Inspired by an astonishing true story from World War II, a young woman with a talent for forgery helps hundreds of Jewish children flee the Nazis in this unforgettable historical novel from the international bestselling author of the “epic and heart-wrenching World War II tale” (Alyson Noel, #1 New York Times bestselling author) The Winemaker’s Wife.

Eva Traube Abrams, a semi-retired librarian in Florida, is shelving books one morning when her eyes lock on a photograph in a magazine lying open nearby. She freezes; it’s an image of a book she hasn’t seen in sixty-five years—a book she recognizes as The Book of Lost Names.

The accompanying article discusses the looting of libraries by the Nazis across Europe during World War II—an experience Eva remembers well—and the search to reunite people with the texts taken from them so long ago.
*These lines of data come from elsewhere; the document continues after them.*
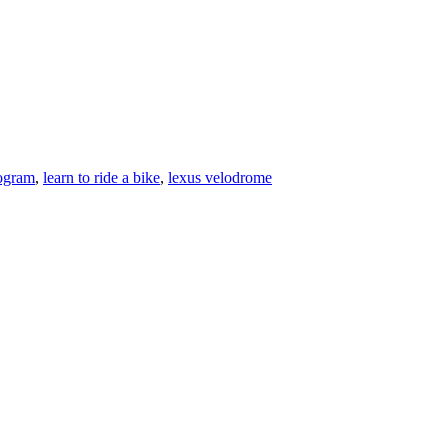
rogram
,
learn to ride a bike
,
lexus velodrome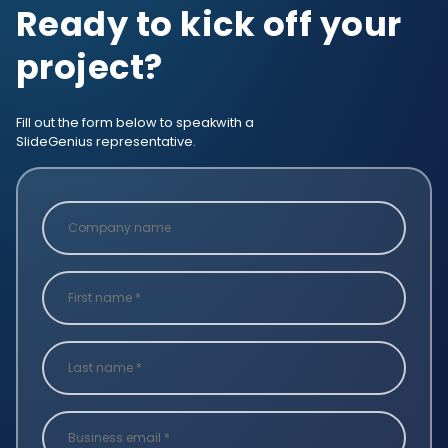
Ready to kick off your
project?
Fill out the form below to speak
with a
SlideGenius representative.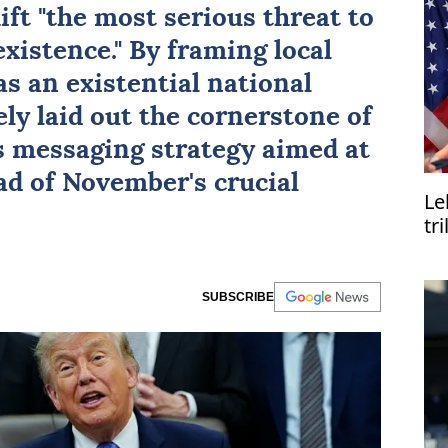
hift "the most serious threat to
existence." By framing local
as an existential national
ely laid out the cornerstone of
s messaging strategy aimed at
ad of November's crucial
Le
tr
SUBSCRIBE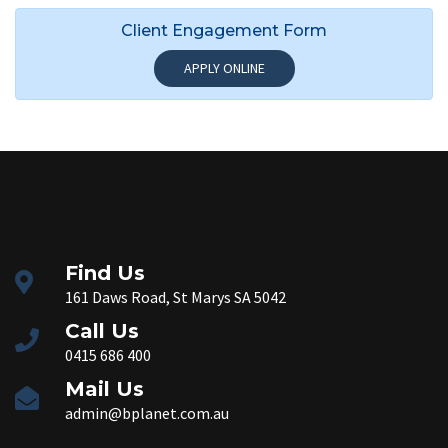
Client Engagement Form
APPLY ONLINE
Find Us
161 Daws Road, St Marys SA 5042
Call Us
0415 686 400
Mail Us
admin@bplanet.com.au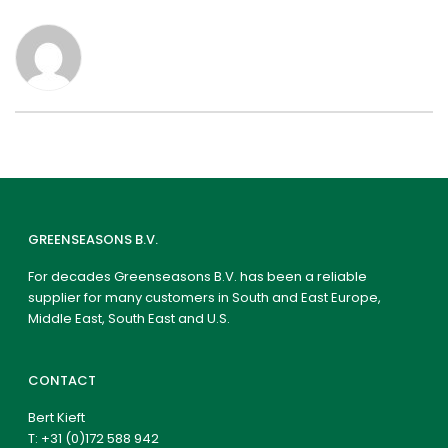
GREENSEASONS B.V.
For decades Greenseasons B.V. has been a reliable
supplier for many customers in South and East Europe,
Middle East, South East and U.S.
CONTACT
Bert Kieft
T:
+31 (0)172 588 942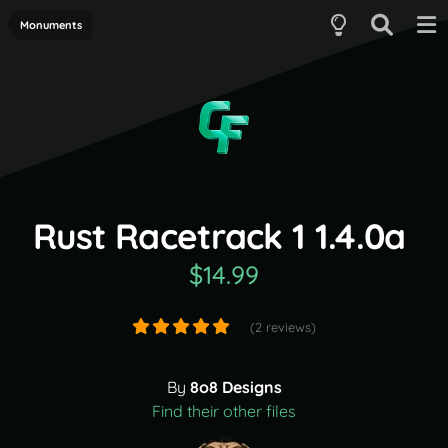
Monuments
Rust Racetrack 1 1.4.0a
$14.99
(2 reviews)
By
8o8 Designs
Find their other files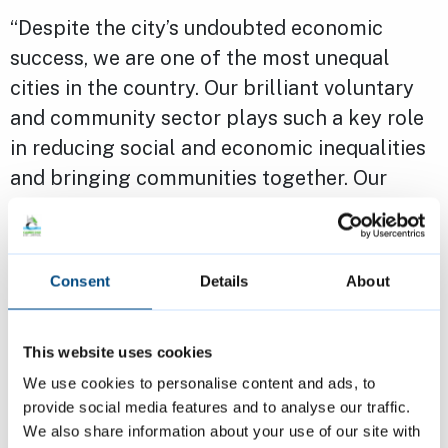
“Despite the city’s undoubted economic
success, we are one of the most unequal
cities in the country. Our brilliant voluntary
and community sector plays such a key role
in reducing social and economic inequalities
and bringing communities together. Our
grants programme aims to provide financial
support so that they can continue to
transform lives across Cambridge.
Consent
Details
About
“I strongly encourage groups and
This website uses cookies
organisations to apply. If you need any
We use cookies to personalise content and ads, to
support throughout the process, our
provide social media features and to analyse our traffic.
dedicated team are here to help.”
We also share information about your use of our site with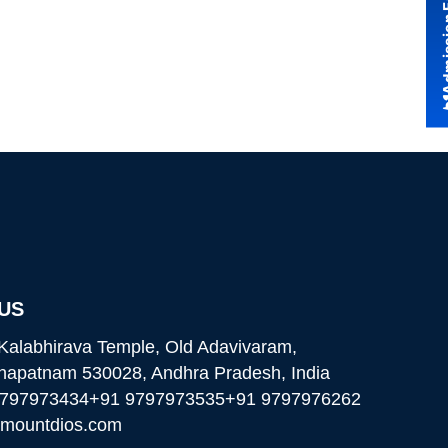
Admissio
 US
Kalabhirava Temple, Old Adavivaram,
hapatnam 530028, Andhra Pradesh, India
9797973434
+91 9797973535
+91 9797976262
@mountdios.com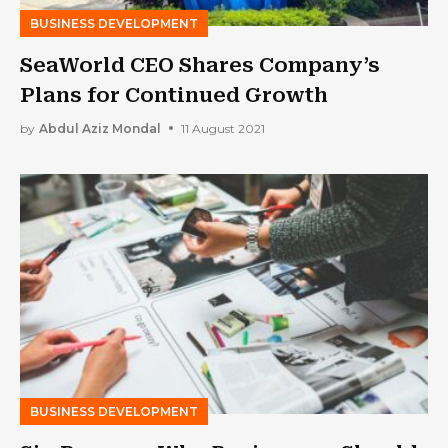
BUSINESS DEVELOPMENT
SeaWorld CEO Shares Company’s
Plans for Continued Growth
by
Abdul Aziz Mondal
11 August 2021
BUSINESS DEVELOPMENT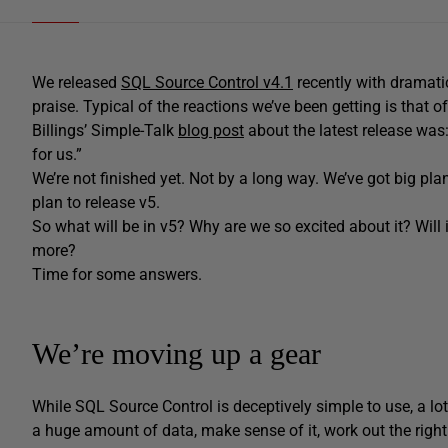
We released
SQL Source Control v4.1
recently with dramatic
praise. Typical of the reactions we’ve been getting is that
Billings’ Simple-Talk
blog post
about the latest release was
for us.”
We’re not finished yet. Not by a long way. We’ve got big pl
plan to release v5.
So what will be in v5? Why are we so excited about it? Wil
more?
Time for some answers.
We’re moving up a gear
While SQL Source Control is deceptively simple to use, a l
a huge amount of data, make sense of it, work out the right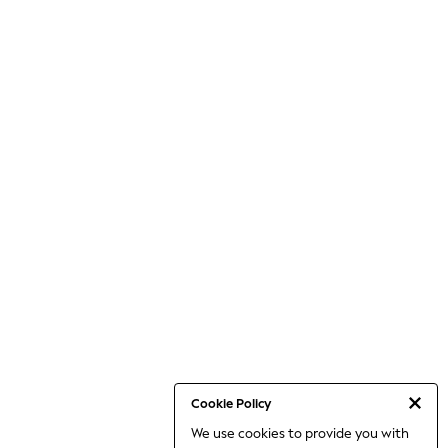
Cookie Policy
We use cookies to provide you with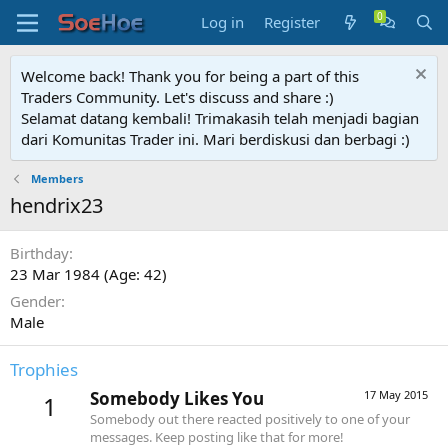
Log in
Register
Welcome back! Thank you for being a part of this
Traders Community. Let's discuss and share :)
Selamat datang kembali! Trimakasih telah menjadi bagian
dari Komunitas Trader ini. Mari berdiskusi dan berbagi :)
Members
hendrix23
Birthday
23 Mar 1984 (Age: 42)
Gender
Male
Trophies
Somebody Likes You
17 May 2015
1
Somebody out there reacted positively to one of your
messages. Keep posting like that for more!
The book in the photograph, an eighteenth-century religious text thought to have been taken from France in the waning days of the war, is one of the most fascinating cases. Now housed in Berlin’s Zentral- und Landesbibliothek library, it appears to contain some sort of code, but researchers don’t know where it came from—or what the code means. Only Eva holds the answer—but will she have the strength to revisit old memories and help reunite those lost during the war?

As a graduate student in 1942, Eva was forced to flee Paris after the arrest of her father, a Polish Jew. Finding refuge in a small mountain town in the Free Zone, she begins forging identity documents for Jewish children fleeing to neutral Switzerland. But erasing people comes with a price, and along with a mysterious, handsome forger named Rémy, Eva decides she must find a way to preserve the real names of the children who are too young to remember who they really are. The records they keep in The Book of Lost Names will become even more vital when the resistance cell they work for is betrayed and Rémy disappears.

An engaging and evocative novel reminiscent of The Lost Girls of Paris and The Alice Network, The Book of Lost Names is a testament to the resilience of the human spirit and the power of bravery and love in the face of evil.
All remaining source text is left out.